To my surprise, the crowd went wild over "The Vietnam Whale." Long applause. School Marm, however, was not happy. Her face was the sort of red your white tee shirts get when you wash 'em in hot water with brand new red handkerchiefs.

Her composure weakened, I made my move just as the applause died down. I nervously shaped my fingers into an E-chord, ready to bust into "Gator Wrestling Nun."

The Marm saw me. But she had other ideas. "We've got time for just one more and I have a little two-chorder that I wrote just last night . . ."

I started wincing when I heard Pete interrupt: "Hey wait a minute, Marm" Pete said, " what about Raiford Starke? Can't he do a song?"

School Marm peered over her spectacles and cold sores broke out all over Pete's face: " Mr. Starke's name was not listed in the program. He shall not sing his song."

A nervous perspiration came over me. I grabbed Pete's arm, but he shook it off. He dared talk back to the Marm: "Raiford is a real songwriter, he's got a song on a jukebox, next to the penny weigh machine and the free shopper rack, in a small out-of-the-way grocery store on one of the side roads in Immokalee, outside Fort Myers.

"Furthermore," Pete retorted, "What if Eric Clapton or Tom T. Hall or Otis Talor showed up?

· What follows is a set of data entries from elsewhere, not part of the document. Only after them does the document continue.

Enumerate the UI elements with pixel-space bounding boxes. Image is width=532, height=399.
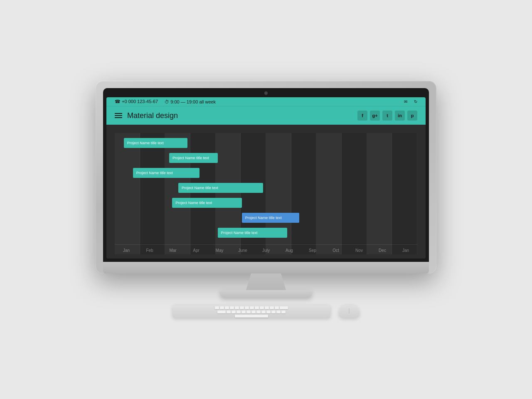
key bbox=[276, 310, 281, 313]
mouse bbox=[339, 305, 360, 318]
key bbox=[265, 306, 269, 309]
email-icon: ✉ bbox=[404, 99, 407, 104]
key bbox=[230, 306, 234, 309]
monitor: ☎ +0 000 123-45-67 ⏱ 9:00 — 19:00 all we… bbox=[96, 81, 436, 273]
screen-bezel: ☎ +0 000 123-45-67 ⏱ 9:00 — 19:00 all we… bbox=[103, 88, 429, 262]
top-bar: ☎ +0 000 123-45-67 ⏱ 9:00 — 19:00 all we… bbox=[106, 97, 426, 106]
key bbox=[245, 306, 249, 309]
social-links: f g+ t in p bbox=[357, 111, 417, 121]
key bbox=[215, 306, 219, 309]
gantt-row-6: Project Name title text bbox=[115, 211, 417, 224]
key bbox=[260, 306, 264, 309]
keyboard-row-3 bbox=[235, 315, 268, 318]
key bbox=[241, 310, 246, 313]
stand-neck bbox=[241, 273, 291, 290]
key bbox=[225, 306, 229, 309]
key-tab bbox=[217, 310, 226, 313]
gantt-bar-5[interactable]: Project Name title text bbox=[172, 198, 241, 208]
bar-label-3: Project Name title text bbox=[136, 171, 173, 175]
gantt-bar-2[interactable]: Project Name title text bbox=[169, 153, 217, 163]
key bbox=[246, 310, 251, 313]
gantt-bar-3[interactable]: Project Name title text bbox=[133, 168, 200, 178]
bar-label-6: Project Name title text bbox=[245, 216, 282, 220]
key bbox=[275, 306, 279, 309]
bars-container: Project Name title text Project Name tit… bbox=[115, 133, 417, 244]
gantt-row-1: Project Name title text bbox=[115, 136, 417, 150]
key-spacebar bbox=[235, 315, 268, 318]
gantt-row-2: Project Name title text bbox=[115, 151, 417, 165]
google-plus-icon[interactable]: g+ bbox=[370, 111, 380, 121]
scene: ☎ +0 000 123-45-67 ⏱ 9:00 — 19:00 all we… bbox=[79, 81, 453, 318]
hours-icon: ⏱ 9:00 — 19:00 all week bbox=[165, 99, 216, 104]
screen: ☎ +0 000 123-45-67 ⏱ 9:00 — 19:00 all we… bbox=[106, 97, 426, 259]
phone-icon: ☎ +0 000 123-45-67 bbox=[115, 99, 158, 104]
bar-label-5: Project Name title text bbox=[175, 201, 212, 205]
gantt-bar-4[interactable]: Project Name title text bbox=[178, 183, 263, 193]
bar-label-4: Project Name title text bbox=[182, 186, 218, 190]
facebook-icon[interactable]: f bbox=[357, 111, 367, 121]
gantt-row-5: Project Name title text bbox=[115, 196, 417, 209]
bar-label-1: Project Name title text bbox=[127, 141, 164, 145]
bar-label-7: Project Name title text bbox=[221, 231, 258, 235]
key bbox=[251, 310, 256, 313]
key bbox=[271, 310, 276, 313]
gantt-bar-1[interactable]: Project Name title text bbox=[124, 138, 187, 148]
nav-bar: Material design f g+ t in p bbox=[106, 106, 426, 125]
peripherals bbox=[172, 298, 360, 318]
keyboard-row-2 bbox=[217, 310, 286, 313]
key bbox=[270, 306, 274, 309]
site-title: Material design bbox=[127, 111, 178, 120]
stand-base bbox=[220, 290, 312, 298]
twitter-icon[interactable]: t bbox=[382, 111, 392, 121]
top-bar-left: ☎ +0 000 123-45-67 ⏱ 9:00 — 19:00 all we… bbox=[115, 99, 216, 104]
nav-left: Material design bbox=[115, 111, 178, 120]
pinterest-icon[interactable]: p bbox=[407, 111, 417, 121]
keyboard bbox=[172, 305, 330, 318]
top-bar-right: ✉ ↻ bbox=[404, 99, 417, 104]
key bbox=[261, 310, 266, 313]
instagram-icon[interactable]: in bbox=[395, 111, 405, 121]
keyboard-row-1 bbox=[215, 306, 288, 309]
key bbox=[232, 310, 236, 313]
key bbox=[250, 306, 254, 309]
gantt-bar-7[interactable]: Project Name title text bbox=[218, 228, 287, 238]
monitor-chin bbox=[103, 262, 429, 273]
hamburger-menu[interactable] bbox=[115, 113, 122, 118]
key bbox=[281, 310, 286, 313]
key bbox=[220, 306, 224, 309]
key bbox=[240, 306, 244, 309]
gantt-row-4: Project Name title text bbox=[115, 181, 417, 195]
gantt-grid: Project Name title text Project Name tit… bbox=[115, 133, 417, 254]
gantt-row-3: Project Name title text bbox=[115, 166, 417, 180]
key bbox=[256, 310, 261, 313]
key bbox=[266, 310, 271, 313]
key bbox=[236, 310, 241, 313]
key-backspace bbox=[280, 306, 288, 309]
refresh-icon: ↻ bbox=[414, 99, 417, 104]
gantt-bar-6[interactable]: Project Name title text bbox=[242, 213, 299, 223]
gantt-row-7: Project Name title text bbox=[115, 226, 417, 239]
gantt-chart: Project Name title text Project Name tit… bbox=[106, 125, 426, 259]
key bbox=[255, 306, 259, 309]
key bbox=[227, 310, 231, 313]
key bbox=[235, 306, 239, 309]
bar-label-2: Project Name title text bbox=[172, 156, 209, 160]
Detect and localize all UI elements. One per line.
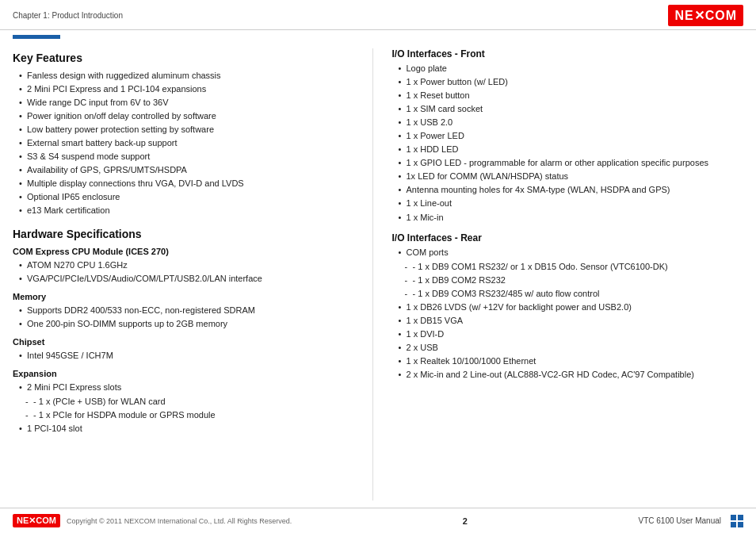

Are you gonna kick them out because they're not on your stupid list?!"

School Marm rose to her feet and declared the workshop ended. "By the way," she sneered. "Eric Clapton will never play here because he is not folk! And neither is Tom T. Hall or Otis Taylor."

Then she turned to innocent ol' me and let go a high-pitched screed that caused an ingrown toenail to snap off in my brain.: "And you, Starke, you ain't folk either."

It was the biggest insult there could ever be at a folk festival. Saying someone wasn't folk was worse than badmouthing your mama. Silence fell hard over the scene. Pete had taken off in disgust. The game warden came running over to make sure the sound of the School Marm's voice wasn't a duck being tortured. All eyes were on Raiford Starke.

Starkness filled the air. I was no longer afraid. Maybe it was the mist from the Sing Sing River. I stood up to the School Marm, eye to eye. "All I got to say to you, School Marm," I reached high into the air and pulled down an imaginary light cord, "is folk off . . ."

I pulled the cord again "And Starke on!"

The crowd roared. The Marm had fallen. I began strumming my newest hit: "I Am Starke, Hear Me Roar." Uncle Sam Q would have been proud.